Weltweit kleinste Landschnecke entdeckt

0,5 Millimetern Größe ist die neu entdeckte Schnecke so kurz wie manche Bakterienart. Viel Vorleger könnte dies Tier genauso nicht sein, verdeutlichen Forschende und erläutern die Gründe zu diesem Zweck.

Ein internationales Forschungsteam hessischer Beteiligung hat die weltweit kleinste bekannte Landschnecke beschrieben. „Es ist etwas ganz Besonderes, so einen Rekordhalter Tierwelt zu entdecken – zumal dies bei der Größe natürlich nicht selbstverständlich ist“, erklärte Adrienne Jochum vom Senckenberg Forschungsinstitut und Naturmuseum Frankfurt an der Oder. Die nur 0,46 solange bis 0,57 Millimeter große Sorte Angustopila psammion sei in Proben von Höhlensedimenten aus Vietnam gefunden worden.
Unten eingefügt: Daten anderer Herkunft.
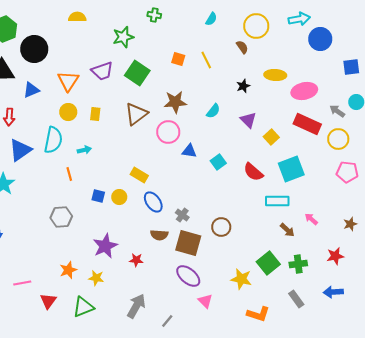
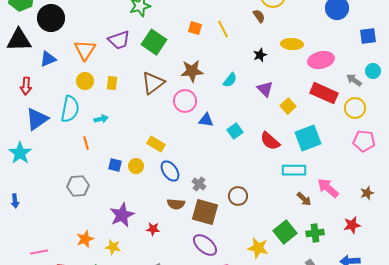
pink arrow: (311, 219) -> (328, 188), size x1.6

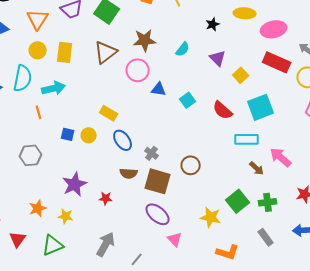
yellow rectangle: (112, 83) -> (65, 52), size x1.5
cyan arrow: (101, 119) -> (54, 88), size x1.6

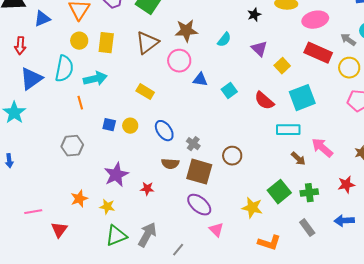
yellow rectangle: (109, 113) -> (145, 92), moved
green triangle: (53, 245) -> (116, 236), moved

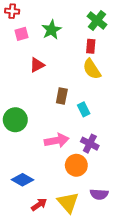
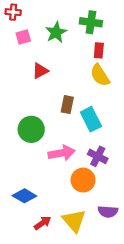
green cross: (97, 20) -> (91, 22), moved, turned -30
cyan rectangle: (84, 109) -> (91, 119), size x1.5
green circle: (15, 120) -> (31, 129), moved

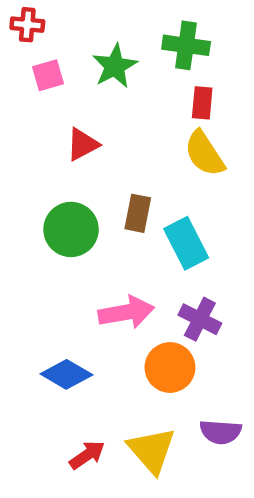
green circle: (31, 129) -> (71, 229), moved
blue diamond: (24, 196) -> (66, 374), moved

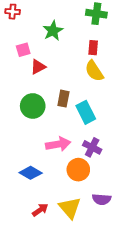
green cross: (186, 45) -> (96, 14), moved
pink square: (48, 75) -> (23, 50), moved

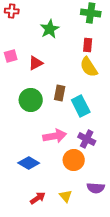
pink square: (23, 50) -> (11, 56), moved
yellow triangle: (70, 208) -> (66, 196), size x0.6

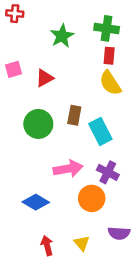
green cross: (91, 13) -> (107, 28), moved
red arrow: (38, 198) -> (47, 246), turned -70

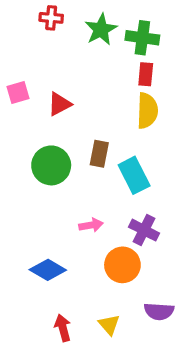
red cross: (15, 14) -> (51, 18), moved
green star: (62, 36) -> (101, 29), moved
yellow semicircle: (110, 83) -> (147, 111), turned -145
pink arrow: (68, 169) -> (91, 225), size x0.6

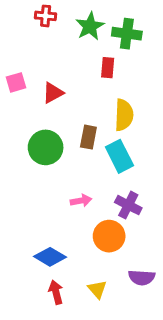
red rectangle: (146, 74) -> (108, 68), moved
yellow semicircle: (147, 111) -> (124, 115), moved
blue diamond: (48, 270) -> (50, 257), moved

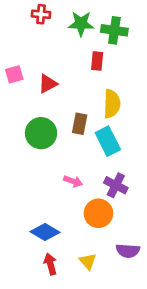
green star: (90, 26) -> (81, 24), turned 30
pink arrow: (81, 201) -> (73, 181), turned 30

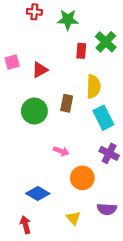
green cross: (114, 30) -> (106, 42), moved, turned 35
cyan rectangle: (108, 141) -> (103, 118), moved
purple cross: (116, 185) -> (109, 153), moved
red arrow: (50, 264) -> (25, 225), moved

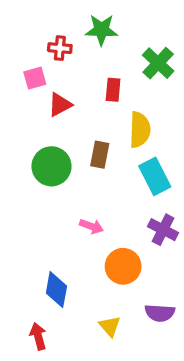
red cross: (34, 12) -> (60, 48), moved
red rectangle: (81, 51) -> (113, 90), moved
pink square: (12, 62) -> (35, 78), moved
blue diamond: (38, 194) -> (56, 290), turned 70

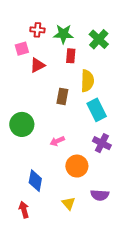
green star: (101, 30) -> (63, 34), moved
green circle: (51, 166) -> (22, 124), moved
pink arrow: (91, 226) -> (57, 141), turned 136

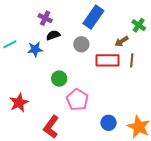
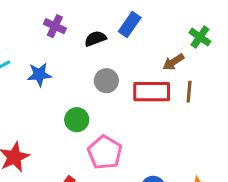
blue rectangle: (93, 17) -> (130, 25), size x0.7
black semicircle: (53, 35) -> (95, 39), moved
gray circle: (81, 44) -> (106, 81), moved

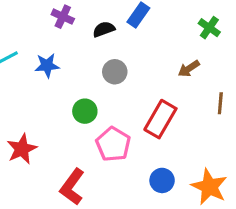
brown arrow: (173, 62) -> (189, 69), moved
red rectangle: (152, 92) -> (160, 119), moved, turned -60
brown line: (189, 92) -> (220, 103), moved

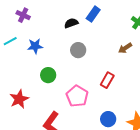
purple cross: (63, 17) -> (23, 15), moved
green circle: (85, 111) -> (48, 75), moved
red rectangle: (160, 119) -> (107, 80), size x0.7

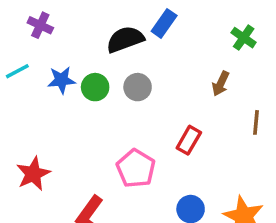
black semicircle: (71, 23) -> (125, 39), size x1.5
brown arrow: (125, 48) -> (221, 84), turned -32
green circle: (48, 75) -> (95, 87), moved

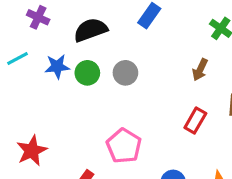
black semicircle: (125, 39) -> (91, 30), moved
red rectangle: (189, 140) -> (195, 120), moved

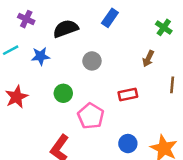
green circle: (87, 73) -> (63, 93), moved
red rectangle: (195, 120) -> (128, 94), moved, turned 48
red star: (32, 151) -> (17, 97), moved

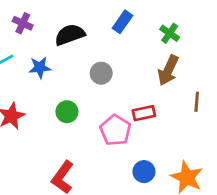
green cross: (164, 27) -> (170, 33), moved
brown arrow: (148, 59) -> (168, 70), size x1.5
pink pentagon: (91, 116) -> (115, 130), moved

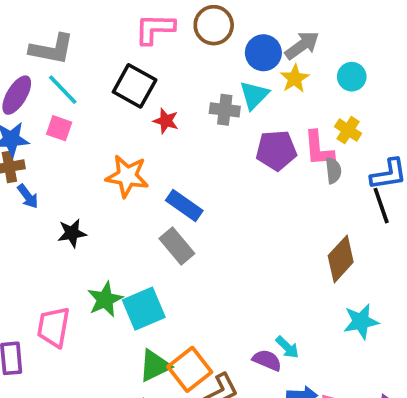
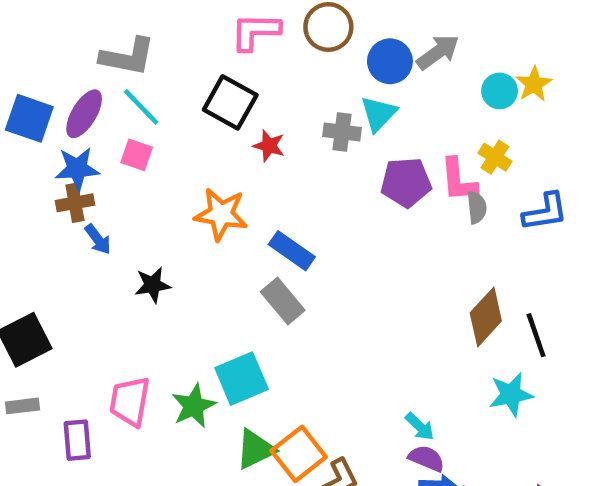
yellow star: (295, 79) -> (534, 84), moved
black line: (381, 206) -> (536, 335), moved
green star: (105, 299) -> (194, 406), moved
purple semicircle: (267, 360) -> (426, 458), moved

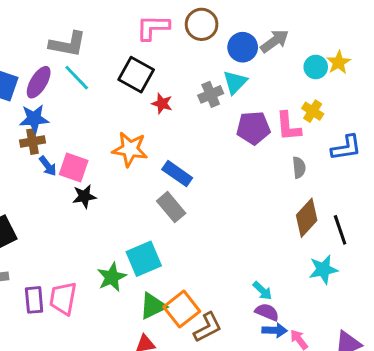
gray cross: (342, 132) -> (211, 94), turned -30
pink square: (137, 155) -> (74, 167), moved, size x1.4
gray semicircle: (477, 207) -> (299, 167), moved
pink trapezoid: (130, 401) -> (63, 298), moved

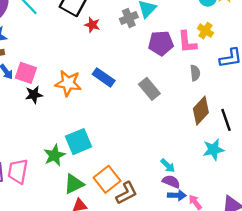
orange star: (130, 149) -> (68, 83), moved
gray rectangle: (171, 207) -> (149, 89), moved
green triangle: (153, 306) -> (74, 184), moved

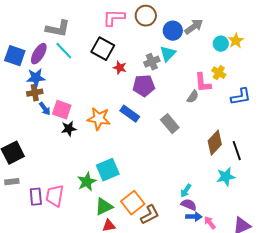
purple pentagon: (161, 43) -> (144, 86), moved
gray semicircle: (195, 73) -> (193, 97), moved, turned 40
cyan arrow: (168, 166) -> (186, 191), turned 80

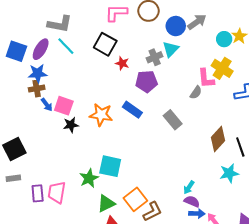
yellow cross: (219, 73) -> (222, 68), size x1.5
cyan square: (108, 170) -> (110, 166), turned 35

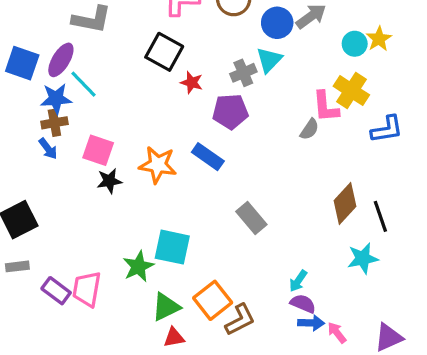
cyan line: (66, 46) -> (84, 84), moved
blue arrow: (47, 105) -> (48, 149), moved
gray rectangle: (173, 120) -> (251, 218), moved
purple rectangle: (38, 193) -> (56, 291), turned -48

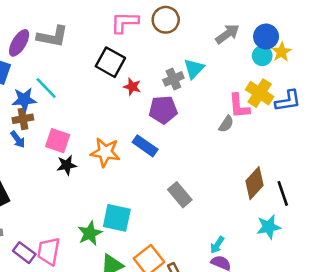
blue circle: (277, 23) -> (266, 36), moved
purple ellipse: (61, 60) -> (19, 43), moved
blue L-shape: (387, 129) -> (288, 101), moved

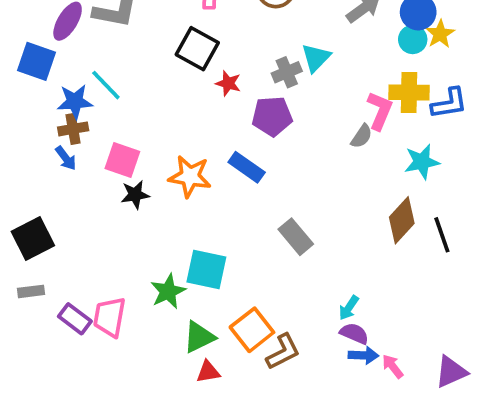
yellow cross: (260, 93) -> (409, 92), turned -32
pink L-shape: (239, 106) -> (380, 111), turned -152
cyan star: (269, 227) -> (422, 162), moved

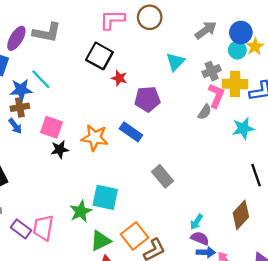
gray cross: (287, 72) -> (212, 71), moved
brown diamond: (402, 220) -> (241, 215), moved

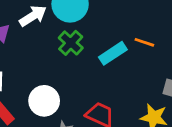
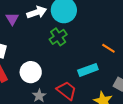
cyan rectangle: (113, 53) -> (88, 70), moved

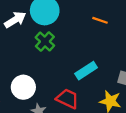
orange line: (108, 48) -> (100, 20), moved

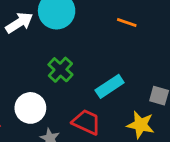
green cross: (45, 41) -> (60, 70), moved

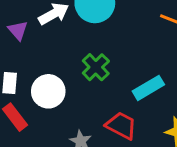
white circle: (30, 108) -> (48, 91), moved

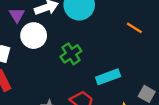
white circle: (48, 91) -> (34, 36), moved

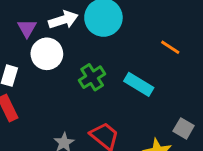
cyan rectangle: (108, 77) -> (139, 84), moved, turned 50

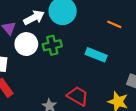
green cross: (92, 77) -> (52, 45), moved, turned 30

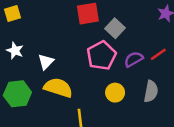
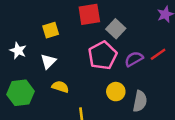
yellow square: (13, 14) -> (51, 30), moved
yellow semicircle: (58, 88) -> (60, 87), size x0.6
gray semicircle: (151, 91) -> (140, 101), moved

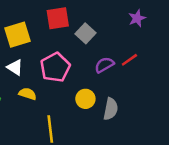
yellow square: (51, 30) -> (17, 35), size x1.5
pink pentagon: (103, 55) -> (55, 67), moved
white triangle: (48, 61) -> (15, 67), turned -42

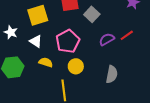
yellow circle: (85, 99) -> (76, 66), moved

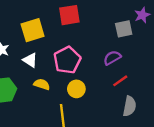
gray square: (92, 14) -> (124, 29), moved, turned 35
red line: (127, 35) -> (120, 81), moved
gray semicircle: (112, 74) -> (129, 106), moved

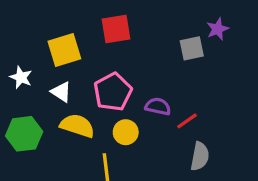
purple semicircle: (112, 58) -> (158, 106), moved, turned 42
yellow semicircle: (42, 84) -> (77, 126), size x1.5

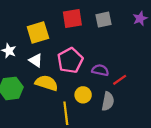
gray square: (192, 48) -> (104, 20), moved
yellow circle: (126, 132) -> (83, 95), moved
gray semicircle: (200, 156) -> (108, 101), moved

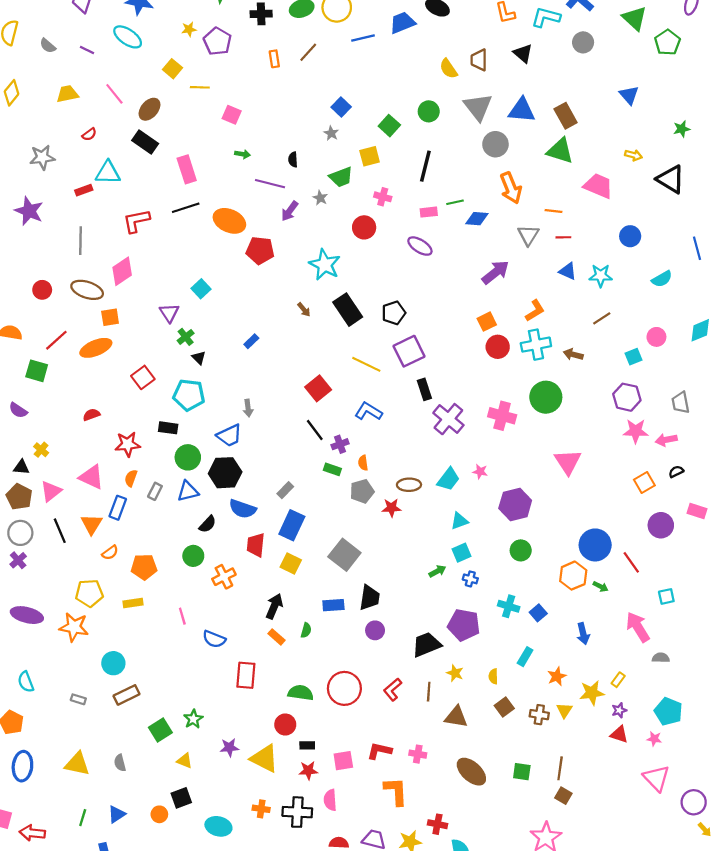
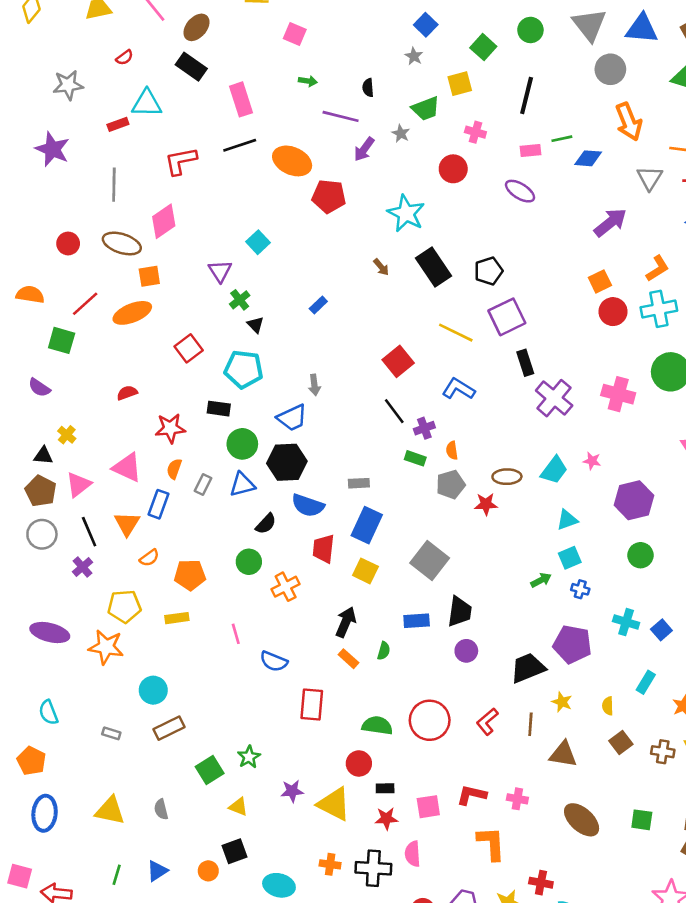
gray rectangle: (285, 490) -> (359, 483), turned 42
purple cross: (18, 560) -> (83, 567), moved

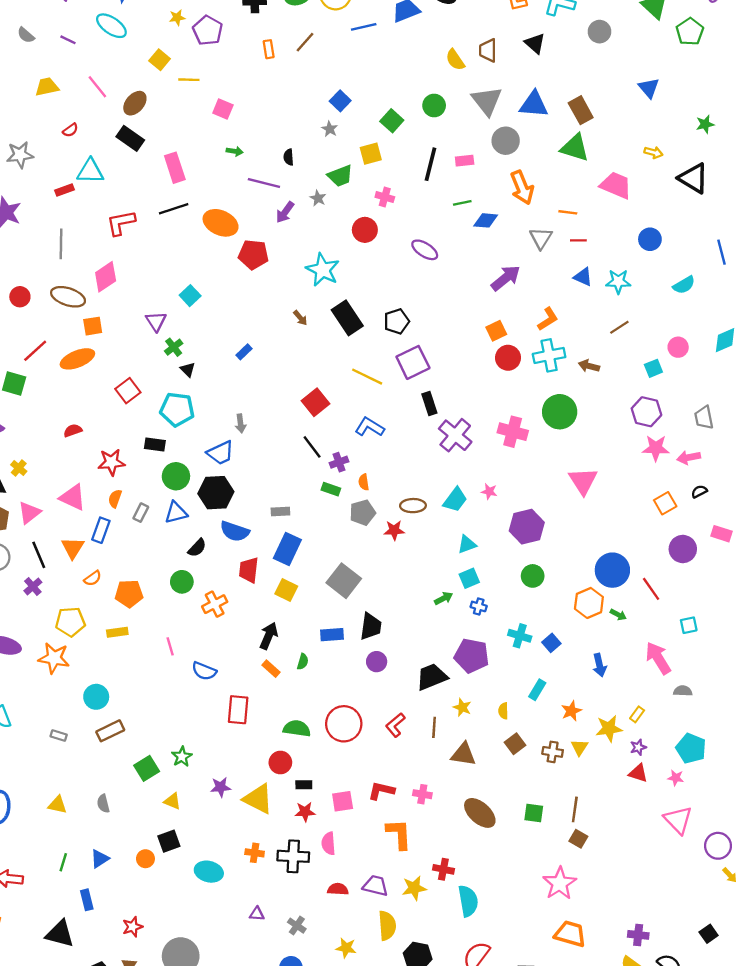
pink rectangle: (530, 150) -> (465, 161), moved
yellow triangle: (110, 811) -> (57, 805), size x0.7

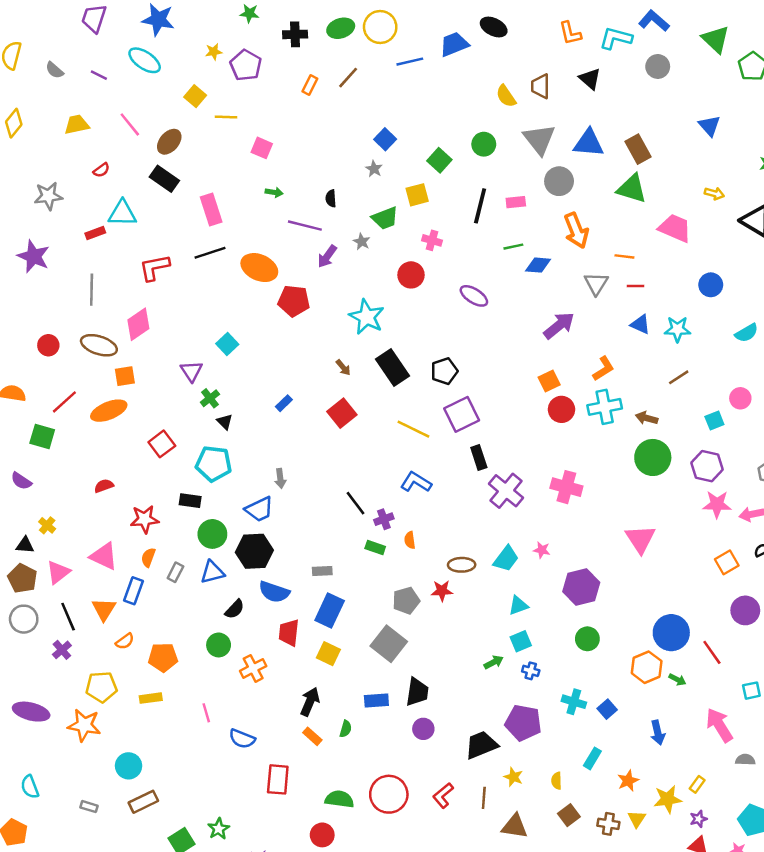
orange rectangle: (269, 49) -> (310, 85), turned 36
red square: (316, 402) -> (342, 413), moved
green circle: (560, 412) -> (653, 457), moved
gray pentagon: (363, 513) -> (406, 601), moved

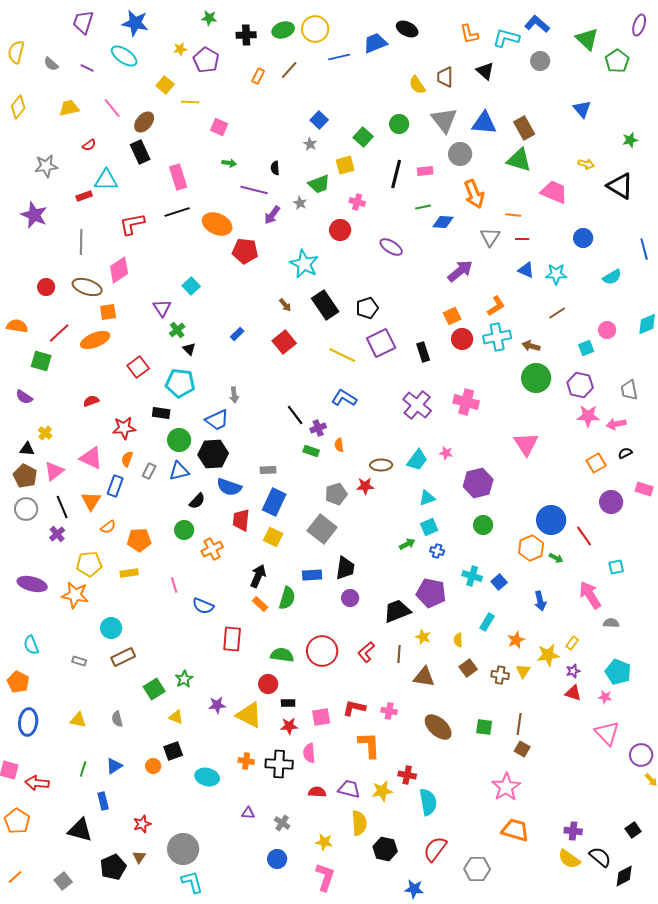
black rectangle: (164, 179) -> (140, 152), turned 30
black rectangle: (479, 457) -> (423, 352), moved
green semicircle: (346, 729) -> (287, 598), size x1.6

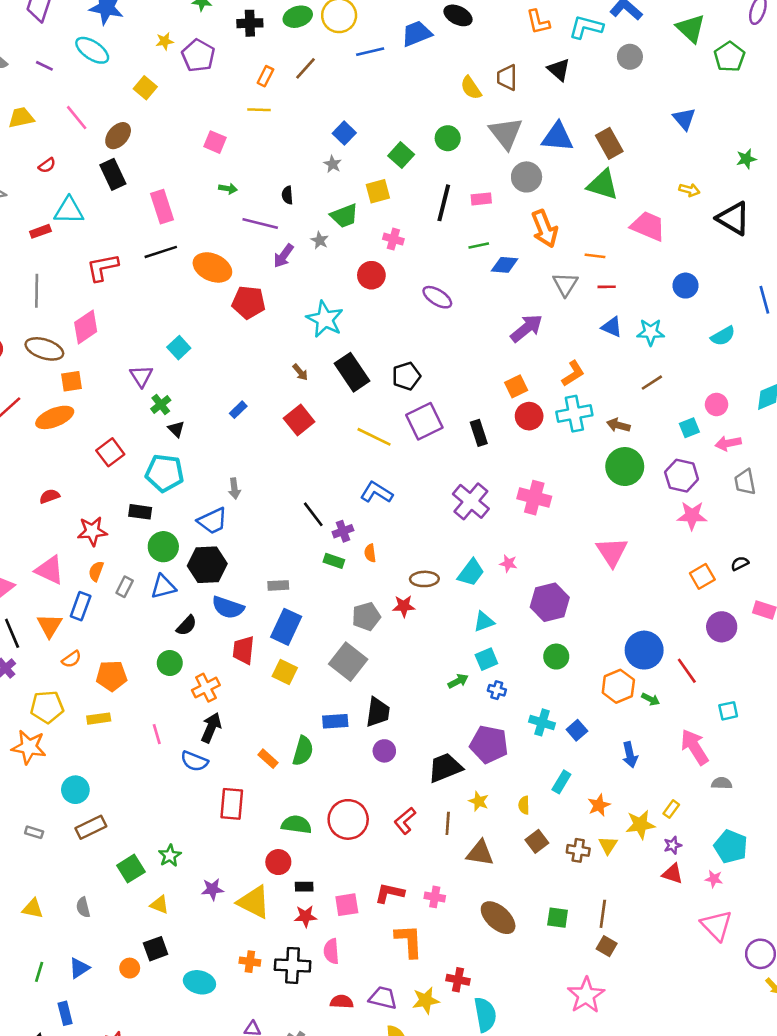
yellow line: (190, 102) -> (259, 110), moved
pink arrow: (616, 424) -> (728, 443), moved
black arrow: (258, 576) -> (211, 728), moved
Laut den Unterlagen hatte dies Team, zu dem genauso Wissenschaftler aus den Niederlanden, Ungarn und den USA zählen, die unter Felsen und in Höhlen gesammelten Proben in einem Wasserkasten gewaschen. Daraufhin ließen sie den sich an dieser Wasseroberfläche bildenden Schaum trocknen. Schluss den Überresten konnten sie die winzigen Schneckenhäuser sowie weiteres Werkstoff retten, feinen Pinseln reinigen und anschließend unter dem Mikroskop zwingen.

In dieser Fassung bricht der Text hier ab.